A angústia de Chico do Jota provou ter fundamento. Meu avô era um homem de ação e acreditava na força e no valor do trabalho. Ele via o trabalho com o fervor de um calvinista, se calvinistas houvesse no interior das Minas Gerais. E os frutos do seu trabalho já apareciam e lhe mostravam um rumo seguro e promissor para o futuro. Mas a fatalidade o atingiu antes dos quarenta anos, interrompendo sua luta e seus sonhos. Uma reles infecção, um tempo sem antibióticos e uma medicina empírica com médicos semi-curandeiros se juntaram e conspiraram para tirar-lhe a vida em poucos dias. Mal seu corpo baixou à terra, minha avó compreendeu que era dela a missão de criar os oito filhos, o maior com treze anos e o menor com dois meses, e que só contaria com o seu trabalho e esforço próprio para esta tarefa quase inimaginável.
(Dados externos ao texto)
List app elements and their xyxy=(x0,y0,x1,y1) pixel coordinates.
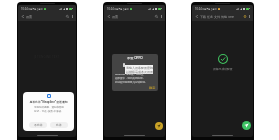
staticText: 不允许 xyxy=(34,123,43,127)
staticText: 设置 xyxy=(112,15,119,19)
staticText: 10:24 ✉▪⚑▪♫▪✉ xyxy=(195,7,217,11)
staticText: 确定 xyxy=(149,86,156,90)
staticText: 10:24 ✉▪⚑▪♫▪✉ xyxy=(107,7,129,11)
button[interactable]: Back xyxy=(194,13,199,20)
button[interactable]: Search xyxy=(65,13,70,20)
button[interactable]: More options xyxy=(247,13,252,20)
button[interactable]: Send xyxy=(155,122,163,130)
staticText: 下载 任务 文件 传输 记录 xyxy=(200,15,235,19)
staticText: 可能包括提醒、通知和图标 标记，可在"设置"中修改。 xyxy=(34,106,64,113)
button[interactable]: Send xyxy=(242,121,251,130)
staticText: Requires 请稍候，系统正 在配置中，请勿关闭应用， 此过程可能需要几分钟… xyxy=(115,72,148,83)
button[interactable]: Back xyxy=(20,13,25,20)
button[interactable]: More options xyxy=(70,13,75,20)
staticText: 10:24 ✉▪⚑▪♫▪✉ xyxy=(21,7,43,11)
staticText: 允许 xyxy=(56,123,62,127)
button[interactable]: 允许 xyxy=(50,122,68,128)
button[interactable]: 不允许 xyxy=(29,122,47,128)
button[interactable]: More options xyxy=(159,13,164,20)
button[interactable]: Search xyxy=(154,13,159,20)
button[interactable]: Warning xyxy=(242,13,247,20)
button[interactable]: Back xyxy=(106,13,111,20)
staticText: 设置 xyxy=(26,15,33,19)
button[interactable]: 确定 xyxy=(149,86,156,90)
staticText: 配置 OPPO xyxy=(112,56,158,60)
staticText: 请输入设备配置密码 以继续完成本次设置 xyxy=(126,66,153,74)
staticText: 是否允许"Neapline"发送通知 xyxy=(29,100,68,104)
staticText: 设备已成功配置 xyxy=(213,67,233,71)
Não que não houvesse recebido apoio dos familiares, todos lá do distante distrito de Itaverava, todos homens do campo, acostumados à dura faina de cuidar do gado e da terra para produzir o pão nosso de cada dia. Mas a ideia de todos eles era levar os meninos para as fazendas para se instruírem na lida bruta de tratar a terra. Minha avó, com a firmeza bíblica da mulher forte, recusou: “Eu não quero que meus filhos vivam para candiar boi dos outros”. E minha avó, viúva de um empresário bem sucedido, viu-se, da noite para o dia, transformada em costureira, profissão que abraçou com o mesmo fervor, crendo firmemente na força e no valor do trabalho.

Os próximos dez anos seriam de luta incansável. As meninas ajudavam nos afazeres domésticos e os meninos, à medida que cresciam, começavam a trabalhar. Um foi ser caixeiro num armazém. Outro foi ser chauffeur. Um terceiro fez concurso para a Central do Brasil. Chiquinho só viria a compreender as dificuldades daqueles anos já na idade da razão, quando o esforço conjunto já começava a atingir os resultados esperados. Mas carregou por toda a vida a sina e a tristeza de não ter conhecido, de fato, o outro Francisco, o Chico do Jota, seu pai.


Festa de aniversário do Guarany

Festa de aniversário do Guarany

Queluz na época era uma típica cidade mineira que orbitava entre algumas instituições. A principal era a Igreja de São Sebastião. Não falei Igreja Católica, prestem atenção, falei Igreja de São Sebastião. Isto porque não havia lá maior autoridade eclesiástica e nem mais devoto seguidor dos ensinamentos de Jesus Cristo do que o Padre Antônio, o seu pároco. Nem Suas Santidades, Pio IX e depois Pio XII, em suas cátedras na distante Roma, foram mais respeitados, amados ou, eventualmente, temidos do que o querido cura.  Outra instituição era a Estrada de Ferro Central do Brasil, inaugurada no Século XIX, por ninguém menos que Sua Majestade Imperial D. Pedro II. Todos queriam ser ferroviários e todos lutavam por um lugar ao sol, ou melhor, um lugar ao lado dos trilhos. A terceira instituição, talvez, exagerando um pouco, em igualdade com as outras duas, era o Guarany Sport Club. Isto mesmo, um time de futebol, aquele estranhíssimo esporte trazido pelos igualmente estranhos ingleses da ferrovia no princípio do Século XX e que, por um destes mistérios imponderáveis e insondáveis da natureza, foi aceito pela comunidade local com direito a todos aqueles nomes exóticos: back, half, foul, corner, penalty, referee…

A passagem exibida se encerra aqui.